With the immune-mediated adverse events, we really emphasize that anything can happen, any tissue in the body can become inflamed, leading to symptoms. And so anything that doesn't feel right, they should call us so that we can consider what's going on, bring them in for evaluation, potentially steroids if needed. So the key to mediating irAEs, immune-related adverse events, is really close communication and really getting people in quickly to evaluate them. 

When talking about TKI-related toxicities, I emphasize that most people get something, and for some, it can be uncomfortable and lead to symptoms that limit them. Our goal is to mitigate those through supportive care and a dose reduction. 

So common immune-mediated adverse events are pneumonitis and colitis, and common TKI-associated adverse events are hypertension, diarrhea, fatigue, hoarse voice, and skin, hand, and foot reactions that we watch for carefully.  

So Dr. Motzer, what are your tips and tricks for monitoring for and managing the treatment-related adverse events that are a risk with all these combination regimens? 

Dr. Motzer:  
Well, before starting treatment, we do a close assessment to identify comorbid conditions. And prior to treatment, provide education with fact cards and personal teaching in terms of the drugs and their potential side effects. And then close monitoring when patients are on treatment, particularly at first, making sure that patients know that if there are any concern of adverse events or new signs or symptoms, that they certainly reach out and let us know. And we closely monitor these with the clinical practice nurse playing a large part in that.  

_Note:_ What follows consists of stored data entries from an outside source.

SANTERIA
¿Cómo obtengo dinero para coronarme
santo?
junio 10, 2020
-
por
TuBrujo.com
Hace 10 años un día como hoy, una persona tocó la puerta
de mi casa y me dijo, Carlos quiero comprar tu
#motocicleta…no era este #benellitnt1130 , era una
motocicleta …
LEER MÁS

In terms of management, we’ll manage as the medical oncologist, because we've had a lot of experience. But certainly if they become more detailed or serious, we call in specialists. So we work frequently with the nephrologists or cardiologists in managing hypertension for drugs like lenvatinib or cabozantinib. If it appears that there's an immune-related adverse event, we generally have rheumatology see the patient and dermatology as well for rashes.  

So close vigilance and call in other specialists in a multidisciplinary approach when these adverse events occur. 

Dr. Plimack: 
So Dr. Motzer, I agree with all those things. It's a team effort between the care team, the extended care team, and the patient. I usually emphasize that the goal is for us to mitigate these adverse events so that they can achieve a nice cancer response, response to their treatment, while living their life and enjoying life and not suffering more than a little inconvenience from the side effects. That's our goal. 

Dr. Motzer:  
Well, I agree with those principles completely, Dr. Plimack, and it's important to try and manage toxicities and continue treatment whenever possible.  

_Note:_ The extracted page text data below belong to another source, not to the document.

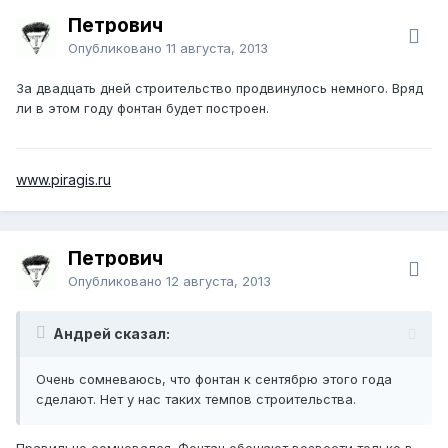
Петрович
Опубликовано
11 августа, 2013
За двадцать дней строительство продвинулось немного. Вряд
ли в этом году фонтан будет построен.
www.piragis.ru
Петрович
Опубликовано
12 августа, 2013
Андрей сказал:
Очень сомневаюсь, что фонтан к сентябрю этого года
сделают. Нет у нас таких темпов строительства.
Правильно сомневался. Фонтан обещают возвести только в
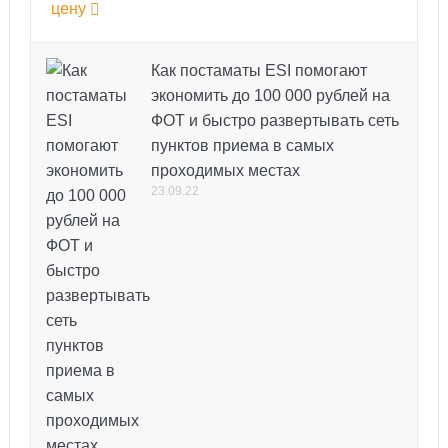
цену
Как постаматы ESI помогают
экономить до 100 000 рублей на
ФОТ и быстро развертывать сеть
пунктов приема в самых
проходимых местах
23.09.22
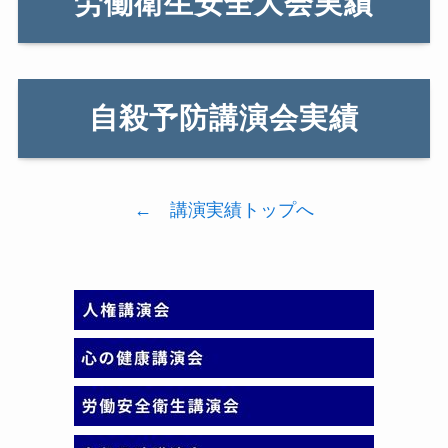
労働衛生安全大会実績
自殺予防講演会実績
← 講演実績トップへ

Well, this has certainly been a great conversation, but before we wrap up, Dr. Plimack, can you share your one-time take-home message with our audience? 

Dr. Plimack:  
Thanks, Dr. Motzer. I agree, it's been great. So my take-home message is that we are fortunate to have a plethora of options for our patients presenting with renal cell carcinoma that's metastatic. In the first-line setting, we have multiple TKI/IO combos and ipilimumab and nivolumab. We have made progress in the convenience of dosing, and progress in managing adverse events really carefully in order to achieve the best possible response for each patient, many of which I'm happy to say, are durable.  

Dr. Motzer:  
Yeah, I agree with that completely. I think the treatment has really evolved dramatically over the last 10 years, for the better for our patients. I do also want to highlight, though, that we still need to do better, and so there is a role for clinical trials and continuing investigations to see if we can result in even better outcomes for our patients.  

And that's all the time we have today. So I want to thank our audience for listening in, and thank you, Dr. Elizabeth Plimack, for joining me and for sharing all of your valuable insight. It was great speaking with you today. 

Dr. Plimack:  
So great speaking with you as well. Thanks for having me.